What happens when you disable calculations? This is the key concept to understand to make sure your spreadsheets do not break when you go looking for performances. So what changes?

  • Dependent cells are not updated. The "chain" is processed to its end on every update. Note, updates are sent downstream. Not all cells are updated, unless your Workbook contains a VOLATILE function.
  • Charts and other functional graphics do not update. Internally, they don't change at all. It's not just a matter of the visuals being hidden, they are not calculated.
  • Less important items:
    • Conditional formatting will not update.

So why might those things matter? The biggest reason is that if your VBA code depends on the state of the spreadsheets, then you are likely depending on calculations at some point. This means that you need to split you rcode into segments where you are not worried about cell values and those where you are. An example:

You are building a tool to process data from a CSV file. You have been told that you should delete data that is in the 0th to 10th percentile of a cost column. Unforateunyl, the data needs to be preprocessed in order to create an accurate cost column. Your CSV file contains a mess of extra text and other issues when need to be removed. Your workflow then is:

  1. Import the CSV data
  2. Preprocess the cost column to clean up the mess
  3. Remove the rows below the 10th percentile.

You do a quick test and have no problem importing the CSV data. You've gone ahead and worked out the preprocessing logic... only took a couple calls to Split and Trim. You also went ahead and added a new column to compute the PERCENTILE based on the now cleaned result. This is looking great on your 100 row test data set. Your set your application loose on the 90,000 "real" data and quickly find that it will not complete within 10 minutes. What's going on here? THe most likely problem is that your new PERCENTILE column is being reculated every time a preprocessed data cell is being added back to the spreadsheet. Your processing code looks like:

For Each rngCell in rngData
rngCell.Value = CleanUpThisMess(rngCell)
Next

If rngData contains 90,000 cells, then your update code will call for at least 90,000 full Worksheet recalculations. Even worse, your PERCENTILE formula requires the entire column of data and so all cells have to update every time. 90,000 x 90,000 quickly becomes a problem.

So, why is the PERCENTILE function updating after every change? Do we really care what the intermediate values are? No.

This is why you want to have control of the calculations. in this case, you know that the processing code is not affected by the value of the PERCENTILE column.
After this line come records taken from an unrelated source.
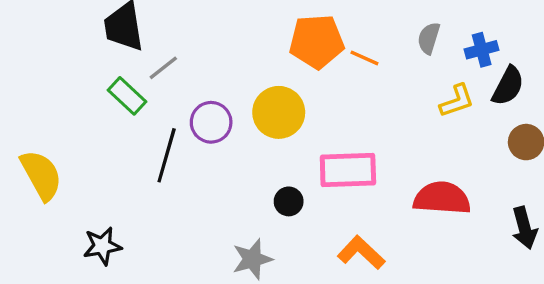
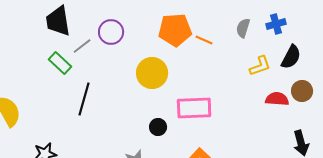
blue cross: (482, 50) -> (276, 24), moved
purple circle: (211, 122) -> (111, 32), moved
red semicircle: (442, 198) -> (277, 99), moved, size x0.7

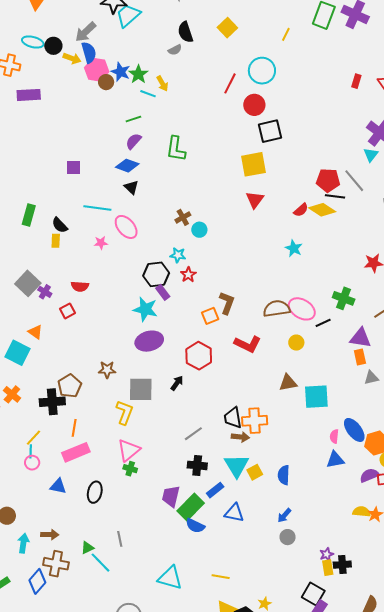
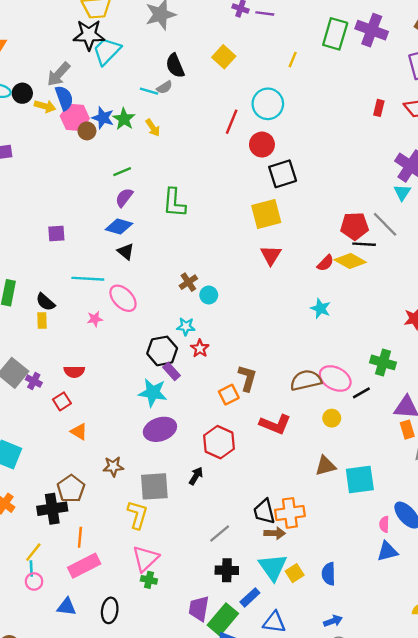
cyan line: (148, 94) -> (149, 91), moved
orange triangle: (35, 332) -> (79, 432), moved
blue arrow: (284, 515) -> (333, 621), turned -147

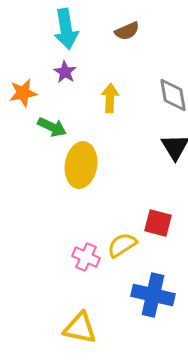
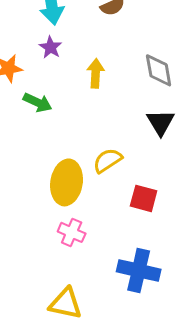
yellow ellipse: (81, 165) -> (67, 182), moved
yellow semicircle: (122, 245) -> (108, 160), moved

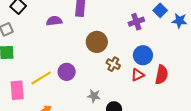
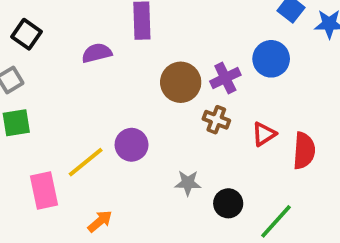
purple cross: (136, 22) -> (225, 78), moved
blue circle: (143, 55) -> (271, 59), moved
red semicircle: (162, 75) -> (304, 151), moved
We only need the static data available in order to complete the processing. The fix here is to turn calcuaitliosn to manual during the processing step so that you do not incur 90,000 extra recalculations.

Once the processing is done, what do we do with the calculation mode? Well, that depends on how we do the deletion. There are a couple of options:

  • Turn on an AutoFilter and do a FILTER-DELETE to remove all the rows in one shot.
  • Iterate through the rows, one by one, and remove those which are in the 10th or lower percentiles

Looks like either will work, but hwo does calculation mode affect things? Well, if you go with the latter option, you will find that your PERCENTILES will update after each deletion. This is not the behavior you intended. You somehow want to remember the PERCENTILE value before you started the deletions. The solution then is to control the calculation mode again. Here, we are controlling things for accuracy. Our deletion approach will not work if we allow cells to update as we go.

Pro tip: if you are deleting cells, you should pretty much never go a row, column, or cell at a time. Instead you should build a Range of cells to be deleted using Union and delete them in one shot using Delete. This approach is called a UNION-DELETE and avoids all of the issues described above. It's also the fatest approach since it does a single deletion.